1870-71 erinnerten sich die Deutschen an diese Kanone, als sie Paris eroberten. Bismarck war vorher einmal Botschafter in Paris. Aus seiner Residenz – die heute immer noch die Residenz des deutschen Botschafters in Paris ist – konnte er den Invalidendom sehen, wo diese Kanone aufgestellt war. So sorgte Bismarck als Kanzler 1871 dafür, daß man die Kanone zurück nach Koblenz brachte. 1918 brachten die Franzosen dann diese Kanone wieder nach Paris, diesmal war es Edmond Giscard, der Vater des zukünftigen französischen Präsidenten Giscard d’Estaing, der übrigens, weil sein Vater damals eben Besatzungsoffizier in Koblenz war, auch in Koblenz geboren ist. 1940 wurde die Kanone dann wieder nach Koblenz und 1945 nach Paris gebracht – selbstverständlich!

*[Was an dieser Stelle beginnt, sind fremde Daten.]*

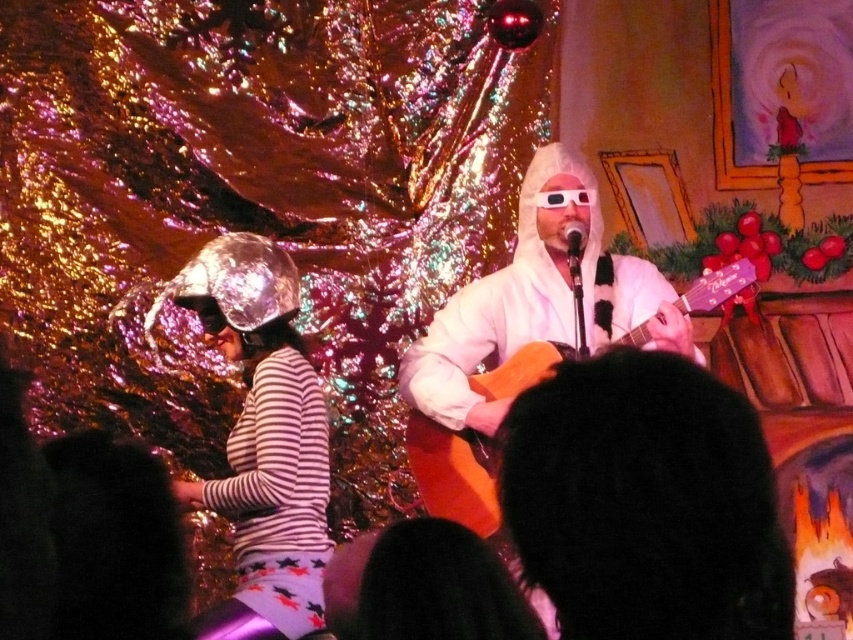 You are a stagehand preparing to adjust the lighting for the performance. You need to position a spotlight exactly at the coordinates point [262,440]. According to the scene, what object is located at that point?

The shiny metallic helmet at left is located at point [262,440].

Consider the image. You are a stagehand setting up for a performance. You need to place a new decorative banner between the matte orange acoustic guitar at center and the metallic silver microphone at center. Based on their positions, which side of the microphone should the banner be placed?

The matte orange acoustic guitar at center is positioned on the right side of the metallic silver microphone at center, so the banner should be placed to the right of the metallic silver microphone at center to be between them.

You are a stagehand preparing to move the black fuzzy hat at center and the shiny metallic helmet at left to storage. The storage area has a 10 meter limit for the distance between items. Can you place both items in the storage without exceeding the distance limit?

The black fuzzy hat at center and shiny metallic helmet at left are 11.28 meters apart. Since the storage area has a 10 meter limit, placing them at this distance would exceed the allowed distance. You need to adjust their positions to ensure they are within 10 meters of each other. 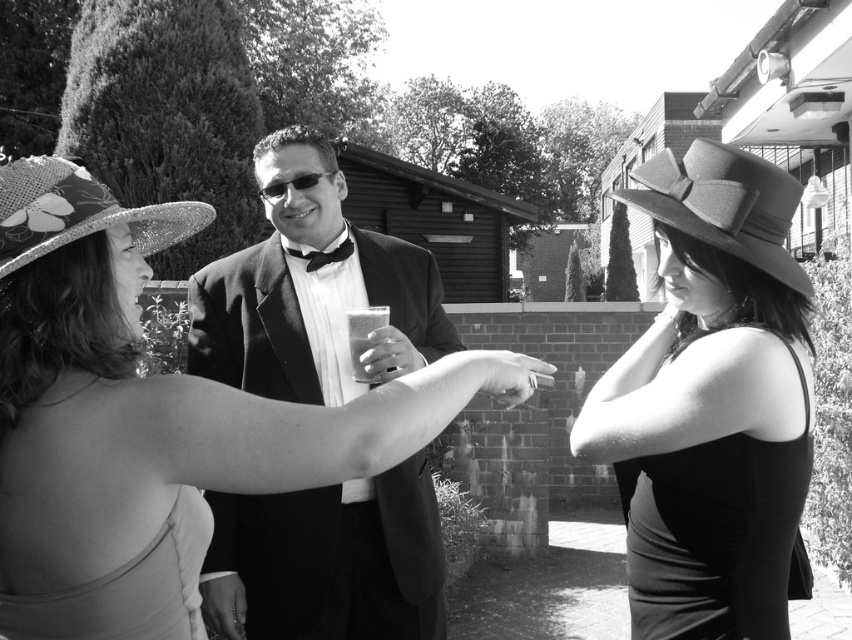 You are a photographer adjusting your camera settings to focus on the shiny fabric hat at center and the shiny black suit at center. Which object should you focus on first to ensure it appears sharp in the photo?

The shiny fabric hat at center is closer to the viewer than the shiny black suit at center, so you should focus on the shiny fabric hat at center first to ensure it appears sharp. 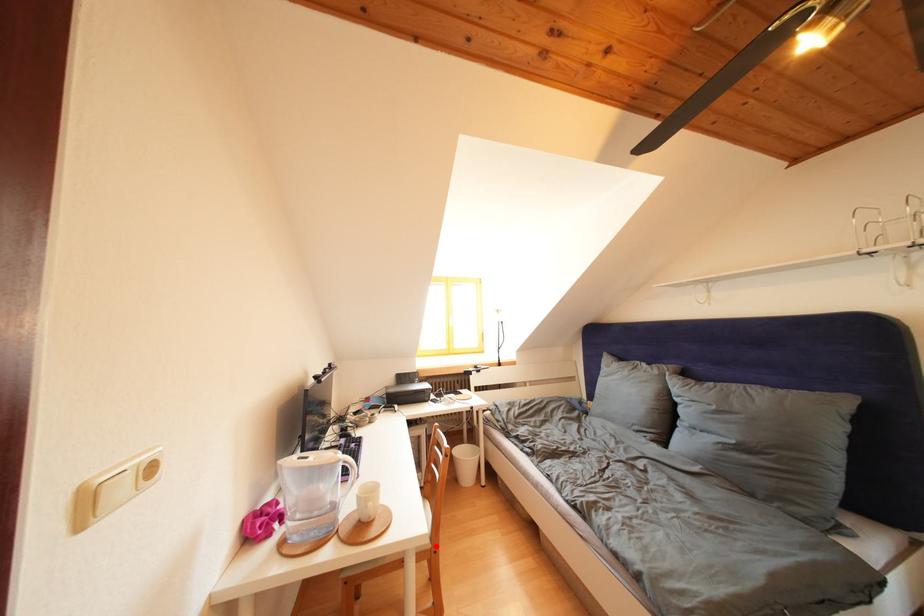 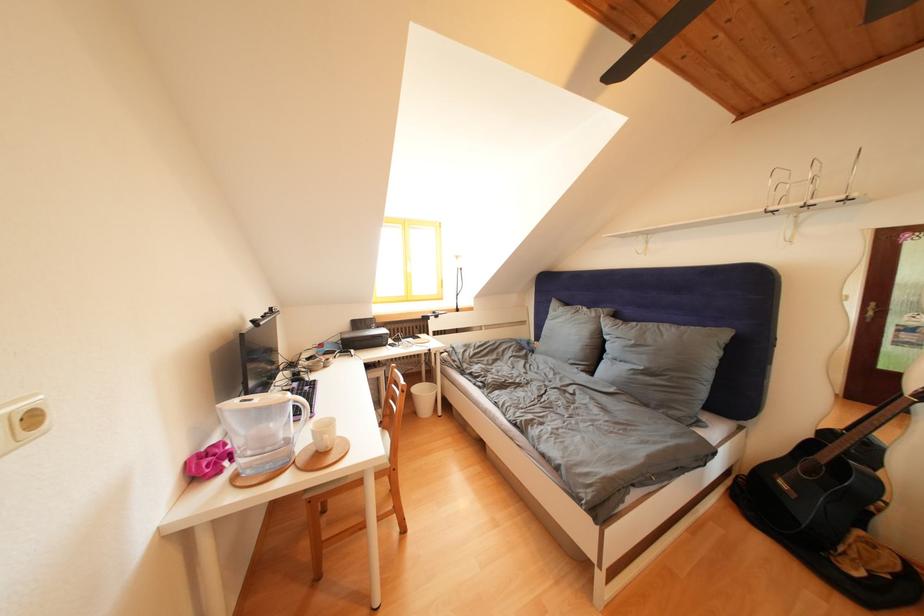 Find the pixel in the second image that matches the highlighted location in the first image.

(395, 467)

Und nun sagte Kohl, er habe den Ehrgeiz, diese Kanone wieder zurück nach Koblenz zu holen. Aber diesmal nicht mehr, indem er Paris erobere – sondern durch ein Gespräch mit Mitterand über die Bedeutung dieser Kanone. Er habe Mitterand gebeten, ihm die Kanone zurückzugeben. Wozu brauchte der sie auch? Mitterand, der gar nicht von dieser Kanone wußte, war einverstanden. Warum nicht? Kohl könne die Kanone gerne zurückhaben. Aber dann stellte sich heraus, daß das gar nicht so einfach war: Die Kanone war ein Bestandteil des militärischen Museums im Dôme des Invalides, dessen Vorstand nach wie vor aus ehemaligen Offizieren und Generälen im Ruhestand bestand, die sich querstellten: Das kommt gar nicht in Frage, wir geben die Kanone nicht heraus! Die Kanone gehört dem Museum!

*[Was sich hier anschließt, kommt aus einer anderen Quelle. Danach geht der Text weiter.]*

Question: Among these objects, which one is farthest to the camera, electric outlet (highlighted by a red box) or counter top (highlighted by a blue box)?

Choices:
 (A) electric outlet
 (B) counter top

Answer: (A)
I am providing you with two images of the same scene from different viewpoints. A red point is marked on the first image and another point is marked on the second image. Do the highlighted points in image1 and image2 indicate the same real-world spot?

Daraufhin erklärte Mitterand dem Bundeskanzler, es täte ihm leid, er wollte ihm wirklich helfen, aber er könne nicht, das Museum gäbe die Kanone nunmal nicht heraus. Kohl war enttäuscht, forschte aber nach und schrieb Mitterand: Herr Präsident, ich habe herausgefunden, daß Sie der Oberbefehlshaber der französischen Streitkräfte sind, und das Museum gehört den französischen Streitkräften – infolge dessen können Sie einen Befehl geben, daß sie die Kanone zurückgeben sollen. Mitterand willigte ein und versuchte dies, worauf der Vorstand antwortete: Sie sind der Oberbefehlshaber, auf Ihren Befehl werden wir daher die Kanone zurückgeben, aber dann treten wir aus Protest geschlossen zurück, und die Medien werden alles erfahren. Also war wieder Mitterand in der Klemme und erklärte dem Bundeskanzler, daß er ihm nicht helfen könne. Politisch könne er sich das nicht leisten.

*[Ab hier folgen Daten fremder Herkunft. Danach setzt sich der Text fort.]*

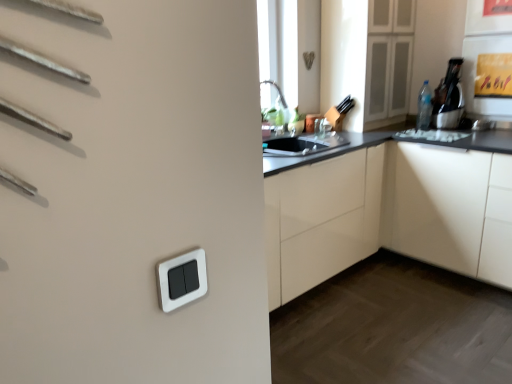 Where is `clear plastic bottle at upper right`? clear plastic bottle at upper right is located at coordinates (424, 107).

The width and height of the screenshot is (512, 384). Describe the element at coordinates (345, 58) in the screenshot. I see `white glossy cabinet at upper right, the second cabinetry when ordered from right to left` at that location.

Describe the element at coordinates (323, 128) in the screenshot. Image resolution: width=512 pixels, height=384 pixels. I see `silver metallic faucet at upper center` at that location.

Locate an element on the screen. This screenshot has width=512, height=384. white plastic light switch at center is located at coordinates (182, 279).

The image size is (512, 384). What do you see at coordinates (321, 220) in the screenshot?
I see `white glossy cabinet at center, the first cabinetry in the left-to-right sequence` at bounding box center [321, 220].

Image resolution: width=512 pixels, height=384 pixels. I want to click on clear plastic bottle at upper right, so click(x=424, y=107).

The image size is (512, 384). I want to click on cabinetry that is below the white glossy cabinet at center, the first cabinetry in the right-to-left sequence (from the image's perspective), so [321, 220].

Is white glossy cabinet at center, the third cabinetry when ordered from left to right, closer to the viewer compared to white glossy cabinet at center, the third cabinetry when ordered from right to left?

No, white glossy cabinet at center, the third cabinetry when ordered from left to right, is further to the viewer.

From the image's perspective, does white glossy cabinet at center, the third cabinetry when ordered from left to right, appear lower than white glossy cabinet at center, the first cabinetry in the left-to-right sequence?

No, from the image's perspective, white glossy cabinet at center, the third cabinetry when ordered from left to right, is not beneath white glossy cabinet at center, the first cabinetry in the left-to-right sequence.

Is white glossy cabinet at center, the first cabinetry in the right-to-left sequence, bigger than white glossy cabinet at center, the third cabinetry when ordered from right to left?

Yes.

Is clear plastic bottle at upper right further to the viewer compared to matte black kettle at upper right?

Yes.

Is clear plastic bottle at upper right to the right of matte black kettle at upper right from the viewer's perspective?

No.

From the image's perspective, is clear plastic bottle at upper right above matte black kettle at upper right?

No, from the image's perspective, clear plastic bottle at upper right is not over matte black kettle at upper right.

Can you see clear plastic bottle at upper right touching matte black kettle at upper right?

No, clear plastic bottle at upper right is not next to matte black kettle at upper right.

From the image's perspective, which one is positioned lower, silver metallic faucet at upper center or clear plastic bottle at upper right?

silver metallic faucet at upper center.

Which is more distant, (328,121) or (428,117)?

Positioned behind is point (428,117).

From a real-world perspective, is silver metallic faucet at upper center physically located above or below clear plastic bottle at upper right?

silver metallic faucet at upper center is situated lower than clear plastic bottle at upper right in the real world.

Based on the photo, from a real-world perspective, between white glossy cabinet at center, the third cabinetry when ordered from left to right, and silver metallic faucet at upper center, who is vertically lower?

white glossy cabinet at center, the third cabinetry when ordered from left to right, from a real-world perspective.

Would you consider white glossy cabinet at center, the first cabinetry in the right-to-left sequence, to be distant from silver metallic faucet at upper center?

No, white glossy cabinet at center, the first cabinetry in the right-to-left sequence, is not far from silver metallic faucet at upper center.

You are a GUI agent. You are given a task and a screenshot of the screen. Output one action in this format:
    pyautogui.click(x=<x>, y=<y>)
    Task: Click on the 2nd cabinetry in front of the silver metallic faucet at upper center
    
    Given the screenshot: What is the action you would take?
    pyautogui.click(x=376, y=208)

Daraufhin antwortete Kohl: Das nächste Mal, wenn ich nach Paris komme, laden Sie mich zu einem Essen mit dem Vorstand des Museums ein! Es kam tatsächlich dann zu diesem Gespräch, der Kanzler hat den ehemaligen Generälen erklärt, warum diese Kanone eine so große Bedeutung für die deutsch-französische Versöhnung und Geschichte habe. Zum Ende sagten die Generäle: Herr Bundeskanzler, Sie haben uns nicht überzeugt; wir werden die Kanone nicht herausgeben, das kommt nach wie vor für uns nicht in Frage. Aber wenn wir einen entsprechenden Befehl von unserem Präsidenten erhalten, werden wir nicht zurücktreten. Und daher steht die Kanone wieder in Koblenz – nur diesmal dank der Politik und nicht dank des Militärs. So soll der Frieden sein!
Vielen Dank für den Preis, der mich wirklich sehr bewegt. Ich bin nicht sicher, ob ich es wirklich verdient habe, in der Reihe zu stehen, die Sie genannt haben, diesen großen hochkarätigen Persönlichkeiten. Aber berührt bin ich äußerst, und ich sage: Wenn Sie mich ermutigen wollten, meine Bemühungen in Sachen Frieden weiterzuführen, so ist Ihnen dieses gelungen. Vielen, vielen Dank!